Install with the package manager, pkg> add TensorOperations.

Package features

  • A macro @tensor for conveniently specifying tensor contractions and index permutations via Einstein's index notation convention. The index notation is analyzed at compile time.
  • Ability to optimize pairwise contraction order using the @tensoropt macro. This optimization is performed at compile time, and the resulting contraction order is hard coded into the resulting expression. The similar macro @tensoropt_verbose provides more information on the optimization process.
  • A function ncon (for network contractor) for contracting a group of tensors (a.k.a. a tensor network), as well as a corresponding @ncon macro that simplifies and optimizes this slightly. Unlike the previous macros, ncon and @ncon do not analyze the contractions at compile time, thus allowing them to deal with dynamic networks or index specifications.
  • Support for any Julia Base array which qualifies as strided, i.e. such that its entries are layed out according to a regular pattern in memory. The only exception are ReinterpretedArray objects (implementation provided by Strided.jl, see below). Additionally, Diagonal objects whose underlying diagonal data is stored as a strided vector are supported. This facilitates tensor contractions where one of the operands is e.g. a diagonal matrix of singular values or eigenvalues, which are returned as a Vector by Julia's eigen or svd method.
  • Support for CuArray objects if used together with CUDA.jl, by relying on (and thus providing a high level interface into) NVidia's cuTENSOR library.
  • Implementation can easily be extended to other types, by overloading a small set of methods.
  • Efficient implementation of a number of basic tensor operations (see below), by relying on Strided.jl and gemm from BLAS for contractions. The latter is optional but on by default, it can be controlled by a package wide setting via enable_blas() and disable_blas(). If BLAS is disabled or cannot be applied (e.g. non-matching or non-standard numerical types), Strided.jl is also used for the contraction.
  • A package wide cache for storing temporary arrays that are generated when evaluating complex tensor expressions within the @tensor macro (based on the implementation of LRUCache). By default, the cache is allowed to use up to the minimum of either 1GB or 25% of the total memory.

Tensor operations

TensorOperations.jl is centered around 3 basic tensor operations, i.e. primitives in which every more complicated tensor expression is deconstructed.

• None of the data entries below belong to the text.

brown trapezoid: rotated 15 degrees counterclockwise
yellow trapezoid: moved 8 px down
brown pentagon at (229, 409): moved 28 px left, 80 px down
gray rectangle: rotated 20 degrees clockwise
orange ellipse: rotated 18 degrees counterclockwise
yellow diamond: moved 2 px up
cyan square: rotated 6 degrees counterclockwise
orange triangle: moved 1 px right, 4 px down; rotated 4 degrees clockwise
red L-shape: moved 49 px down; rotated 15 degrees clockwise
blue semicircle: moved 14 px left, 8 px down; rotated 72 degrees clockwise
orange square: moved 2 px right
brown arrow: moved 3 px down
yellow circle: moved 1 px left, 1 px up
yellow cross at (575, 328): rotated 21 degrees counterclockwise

  1. addition: Add a (possibly scaled version of) one array to another array, where the indices of the both arrays might appear in different orders. This operation combines normal array addition and index permutation. It includes as a special case copying one array into another with permuted indices.

    The actual implementation is provided by Strided.jl, which contains multithreaded implementations and cache-friendly blocking strategies for an optimal efficiency.

  2. trace or inner contraction: Perform a trace/contraction over pairs of indices of an array, where the result is a lower-dimensional array. As before, the actual implementation is provided by Strided.jl.

  3. contraction: Performs a general contraction of two tensors, where some indices of one array are paired with corresponding indices in a second array. This is typically handled by first permuting (a.k.a. transposing) and reshaping the two input arrays such that the contraction becomes equivalent to a matrix multiplication, which is then performed by the highly efficient gemm method from BLAS. The resulting array might need another reshape and index permutation to bring it in its final form. Alternatively, a native Julia implementation that does not require the additional transpositions (yet is typically slower) can be selected by using disable_blas().

To do list

  • Make it easier to check contraction order and to splice in runtime information, or optimize based on memory footprint or other custom cost functions.